Ecologist to lead BLM effort to restore Great Basin |

Ecologist to lead BLM effort to restore Great Basin

Karl Horeis, Appeal staff writer

Mike Pellant, a rangeland ecologist from Boise, Idaho, will head the Bureau of Land Management’s effort to restore ecological health to the Great Basin — an area which includes five states.

“Mike is one of the smartest guys I know, when it comes to rangeland,” said John Singlaub, manager of BLM’s Carson City field office. “I’ve known him for years. He’s got some great ideas on how we can do things better both in the Great Basin and throughout the West.”

The BLM effort, formally called the “Great Basin Restoration Initiative,” is aimed largely at slowing the expansion of invasive weed species, such as cheat grass. The initiative will target all Great Basin areas, including land in Nevada, Idaho, Utah, Oregon and California.

Pellant, who has worked for BLM since 1976 in rangeland conservation and rehabilitation, was appointed to the post by the BLM’s Nevada State Director Bob Abbey.

“We can’t eliminate the invasive species,” Pellant said. “But we can develop strategies to maintain land that is healthy and restore degraded land. We need to reduce the ecological and economic consequences of these disturbances.”

According to BLM, the ecological health of the Great Basin has deteriorated at an alarming rate over the last 30 years as weed species from outside the United States have come to dominate some 25 million acres.

“Some research says that we may be losing up to 4,000 acres a day to invasive species,” Pellant said.

Singlaub of the Carson City BLM office refers to the expansion of weeds as “an explosion in slow motion.”

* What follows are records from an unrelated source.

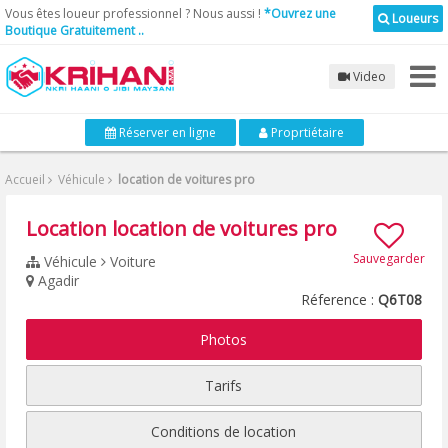
Vous êtes loueur professionnel ? Nous aussi !
*Ouvrez une
Loueurs
Boutique Gratuitement ..
Video
Réserver en ligne
Proprtiétaire
Accueil
Véhicule
location de voitures pro
Location location de voitures pro
Sauvegarder
Véhicule
Voiture
Agadir
Réference :
Q6T08
Photos
Tarifs
Conditions de location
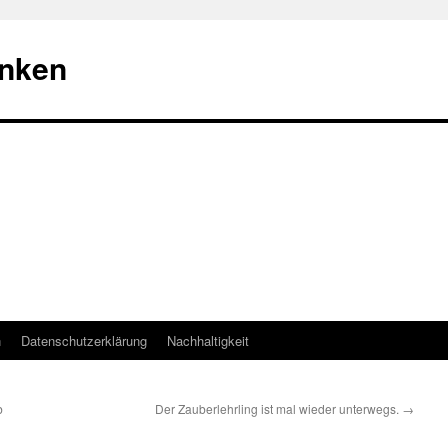
nken
n
Datenschutzerklärung
Nachhaltigkeit
b
Der Zauberlehrling ist mal wieder unterwegs.
→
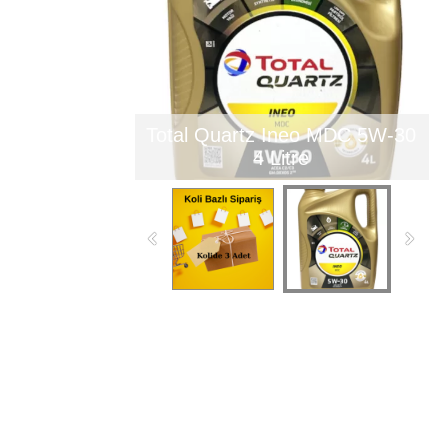
Total Quartz Ineo MDC 5W-30
4 Litre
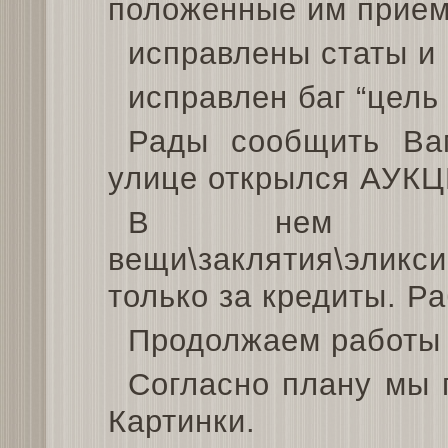
положенные им прие
исправлены статы 
исправлен баг “цель
Рады сообщить Ва
улице открылся АУК
В нем можн
вещи\заклятия\элик
только за кредиты. 
Продолжаем работы 
Согласно плану мы
Картинки.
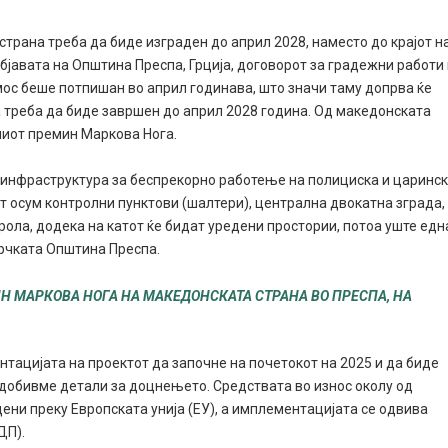
трана треба да биде изграден до април 2028, наместо до крајот н
објавата на Општина Преспа, Грција, договорот за градежни работи
ос беше потпишан во април годинава, што значи таму допрва ќе
ка треба да биде завршен до април 2028 година. Од македонската
чниот премин Маркова Нога.
а инфраструктура за беспрекорно работење на полициска и царинс
т осум контролни пунктови (шалтери), централна двокатна зграда,
трола, додека на катот ќе бидат уредени простории, потоа уште едн
 грчката Општина Преспа.
Н МАРКОВА НОГА НА МАКЕДОНСКАТА СТРАНА ВО ПРЕСПА, НА
тацијата на проектот да започне на почетокот на 2025 и да биде
е добивме детали за доцнењето. Средствата во износ околу од
ени преку Европската унија (ЕУ), а имплементацијата се одвива
ДП).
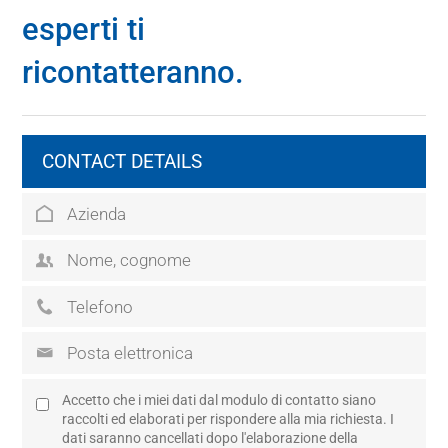
esperti ti
ricontatteranno.
CONTACT DETAILS
Accetto che i miei dati dal modulo di contatto siano
raccolti ed elaborati per rispondere alla mia richiesta. I
dati saranno cancellati dopo l'elaborazione della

“The weeds that we’re seeing expand throughout the West — more exotics — they’re a serious problem.”

Part of the problem is that cheat grass dries early, burns readily, and carries fire. Singlaub said the wildfires of 1999 and 2000 were so devastating to the Great Basin that reseeding efforts depleted national seed supplies.

“We used up every native seed that was available in the United States,” he said.

He described the situation in one area that was hit especially hard, the Birds of River area along the Snake River in Idaho. There, cheat grass has replaced original shrubbery, leaving no place for small rodents too hide from raptors. After the rodents were all consumed, the birds were left with no food.

“From our perspective, it’s reached crises point,” Singlaub said. “And that’s another good reason to bring Mike on board.”

Pellant has a bachelor’s degree in biology and a master’s degree in range science from Fort Hays State University in Kansas. He is the co-author of more than 20 restoration-related publications and is an adjunct faculty member at Boise State University. He will direct the project from BLM’s state office in Boise, to Singlaub’s dismay.

“I wish we could get him up here to Nevada, but I guess this is the best we can do,” he said.